(Stored entries)

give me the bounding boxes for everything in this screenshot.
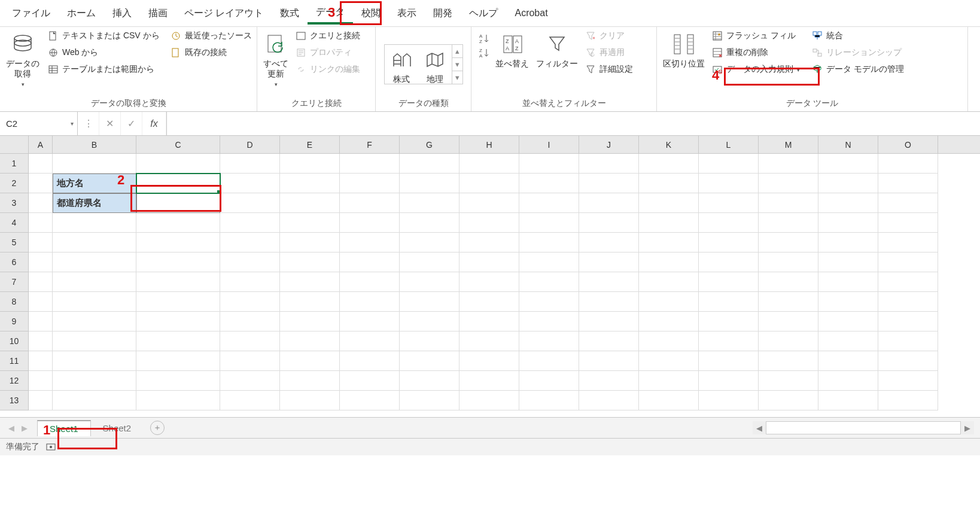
cell-G13[interactable] [400,391,459,410]
cell-K9[interactable] [639,312,699,331]
cell-O2[interactable] [878,174,938,193]
cell-A10[interactable] [29,331,53,351]
cell-N11[interactable] [818,351,878,371]
cell-D7[interactable] [220,272,280,292]
cell-I4[interactable] [519,213,579,233]
cell-O6[interactable] [878,253,938,272]
cell-I8[interactable] [519,292,579,312]
cell-L5[interactable] [699,233,759,253]
cell-L1[interactable] [699,154,759,174]
cell-E9[interactable] [280,312,340,331]
column-header-H[interactable]: H [459,136,519,153]
column-header-I[interactable]: I [519,136,579,153]
cell-D2[interactable] [220,174,280,193]
cell-I9[interactable] [519,312,579,331]
cell-F4[interactable] [340,213,400,233]
cell-C1[interactable] [136,154,220,174]
cell-H2[interactable] [459,174,519,193]
menu-help[interactable]: ヘルプ [461,2,506,25]
cell-F2[interactable] [340,174,400,193]
cell-F1[interactable] [340,154,400,174]
macro-recorder-icon[interactable] [45,442,56,452]
cell-N5[interactable] [818,233,878,253]
cell-D5[interactable] [220,233,280,253]
cell-I10[interactable] [519,331,579,351]
cell-G10[interactable] [400,331,459,351]
menu-draw[interactable]: 描画 [140,2,176,25]
cell-M10[interactable] [759,331,818,351]
column-header-J[interactable]: J [579,136,639,153]
column-header-C[interactable]: C [136,136,220,153]
cell-K3[interactable] [639,193,699,213]
cell-H4[interactable] [459,213,519,233]
cell-F13[interactable] [340,391,400,410]
cell-O13[interactable] [878,391,938,410]
cell-D4[interactable] [220,213,280,233]
cell-N13[interactable] [818,391,878,410]
column-header-O[interactable]: O [878,136,938,153]
enter-formula-button[interactable]: ✓ [121,112,142,135]
tab-nav-next[interactable]: ▶ [18,424,31,433]
sort-desc-button[interactable]: ZA [475,46,491,59]
cell-E7[interactable] [280,272,340,292]
column-header-L[interactable]: L [699,136,759,153]
cell-I2[interactable] [519,174,579,193]
name-box[interactable]: C2 ▾ [0,112,78,135]
cell-C3[interactable] [136,193,220,213]
cell-H13[interactable] [459,391,519,410]
cell-A11[interactable] [29,351,53,371]
filter-button[interactable]: フィルター [534,29,580,69]
text-to-columns-button[interactable]: 区切り位置 [661,29,707,69]
cell-A9[interactable] [29,312,53,331]
cell-E3[interactable] [280,193,340,213]
cell-G5[interactable] [400,233,459,253]
cell-N2[interactable] [818,174,878,193]
cell-H9[interactable] [459,312,519,331]
refresh-all-button[interactable]: すべて 更新 ▾ [261,29,291,87]
datatype-more-button[interactable]: ▾ [452,71,462,84]
cell-J7[interactable] [579,272,639,292]
cell-O11[interactable] [878,351,938,371]
menu-formula[interactable]: 数式 [272,2,308,25]
cell-J3[interactable] [579,193,639,213]
data-model-button[interactable]: データ モデルの管理 [809,63,906,76]
column-header-D[interactable]: D [220,136,280,153]
cell-L12[interactable] [699,371,759,391]
cell-L13[interactable] [699,391,759,410]
cell-M5[interactable] [759,233,818,253]
cell-F9[interactable] [340,312,400,331]
cell-D3[interactable] [220,193,280,213]
cell-I6[interactable] [519,253,579,272]
cell-M13[interactable] [759,391,818,410]
cell-N3[interactable] [818,193,878,213]
cell-G9[interactable] [400,312,459,331]
cell-F3[interactable] [340,193,400,213]
cell-L3[interactable] [699,193,759,213]
cell-B9[interactable] [53,312,136,331]
cell-G1[interactable] [400,154,459,174]
cell-J9[interactable] [579,312,639,331]
reapply-button[interactable]: 再適用 [583,46,635,59]
cell-I11[interactable] [519,351,579,371]
cell-D8[interactable] [220,292,280,312]
cell-N6[interactable] [818,253,878,272]
cell-N9[interactable] [818,312,878,331]
cell-E5[interactable] [280,233,340,253]
sort-asc-button[interactable]: AZ [475,32,491,45]
column-header-M[interactable]: M [759,136,818,153]
column-header-K[interactable]: K [639,136,699,153]
cell-M11[interactable] [759,351,818,371]
cell-A12[interactable] [29,371,53,391]
cell-B12[interactable] [53,371,136,391]
cell-C11[interactable] [136,351,220,371]
cell-B6[interactable] [53,253,136,272]
cell-K1[interactable] [639,154,699,174]
cell-I3[interactable] [519,193,579,213]
cell-B8[interactable] [53,292,136,312]
cell-B5[interactable] [53,233,136,253]
cell-H12[interactable] [459,371,519,391]
cell-L9[interactable] [699,312,759,331]
cell-J2[interactable] [579,174,639,193]
cell-D12[interactable] [220,371,280,391]
cell-L11[interactable] [699,351,759,371]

▸ **What is required**: Return every line above where "formula" appears.

▸ **Written answer**:
enter-formula-button[interactable]: ✓ [121,112,142,135]
menu-formula[interactable]: 数式 [272,2,308,25]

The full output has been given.